Do you know how much time passes between "let's make a whole new platform without human-required accommodations" to an even an aerodynamic model? Not even talking about the first flight.


If you have a bunch of cars sitting in your garage and you want to test your auto-driving software, you don't start by building a car. Simple as that.


Seeing term "loyal wingman" - meaning an unmanned combat air vehicle - makes me ask: Are the human pilots not considered loyal enough? Maybe so. The humans might hesitate on an order to shoot whereas the AI will not. I prefer the human that at least hesitates to shoot at a target that will cause substantial "collateral damage".


Historically at least, one of the significant jobs of a wingman has been to act as bait. With dogfighting, with cannon fire, fighters are most vulnerable when they're trying to shoot down another plane, because they need to be pointing to their target so they tend to be going in a fairly straight and predictable direction. The idea was the wingman would lure one of the enemies onto their back, and then the their partner would dispatch the relatively easy target. This is one of reasons why fighter aces in WWII had such a lopsided kill count compared to everyone else. In order for this all to work, the pilots have to trust each other, and it was certainly the case that some fighter aces put a higher priority on getting kills than preventing the death of their wingman.

I'm not terribly knowledgeable about these things (and most of it is theoretical anyway because most of this tech is untested), but I suspect that there will be a similar mechanic with modern stealth and beyond-visual-range air warfare, whereby firing missles makes you easier to locate and ultimately target, so having a wingman who's willing to act as target practice while another pilot waits for an enemy to betray their location could be useful.


I think it's in reference to delegation 'wingman' and availability 'loyal'. I like the Russian word Sputnik for 'fellow traveller' but obviously that would not be appropriate for US weapons.


Missiles, which are essentially single use "unmanned combat air vehicles" don't hesitate to destroy whatever target they are shot at.

If these "loyal wingmen" only shoot when ordered to by a human, these can be seen as reusable missiles more than actual human wingmen.


loitering recoverable munitions.

There is a spectrum of expected reusability, even with human piloted aircraft.


related, about trust in this context: Is the Pull-Down Effect Overstated? An Examination of Trust Propagation Among Fighter Pilots in a High-Fidelity Simulation https://journals.sagepub.com/doi/10.1177/15553434231225909


I think what is important to note is that fighter jets already make use of highly sophisticated and automated weapons. E.g. Air-to-air missiles, which can accurately track and hit a target over extremely long distances.

It seems quite unsurprising that humans don't excel at flying modern fighter jets.


The Air Force’s Collaborative Combat Aircraft program is developing autonomous aircraft that are likely to be part of the larger NGAD effort.

It would consist of the unmanned, loyal wingmen that would support a manned fighter.

How long before that's flipped and the manned fighter is supporting the UAV?

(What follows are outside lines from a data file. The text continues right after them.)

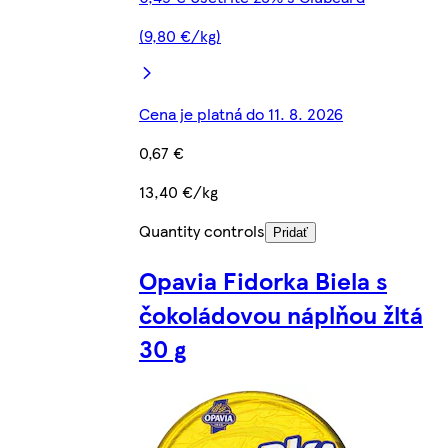
(9,80 €/kg)
Cena je platná do 11. 8. 2026
0,67 €
13,40 €/kg
Quantity controls
Pridať
Opavia Fidorka Biela s
čokoládovou náplňou žltá
30 g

I think the idea is that the pilot in the manned vehicle is supposed to be the one to decide on weapons employment. Also it's much harder to jam communications at sub-mile distances between a pilot an their LWMs.

If you flipped it, you may as well omit the manned fighter.


Faster ODA loop, much shallower incorporation of energy tactics and greater strategy. F-16 is not an energy fighter though, it's a dog fighter (at least in original design). Not surprising to see much faster ODA loop win out.


Do you mean OODA loop? Observe Orient Decide Act?


Oof. Yes. Thanks for the correction.


Finally some really cool news.

Especially since this is a dogfight and not an air-to-air missile exchange.


Would be interesting to know if the AI came up with new maneuvers.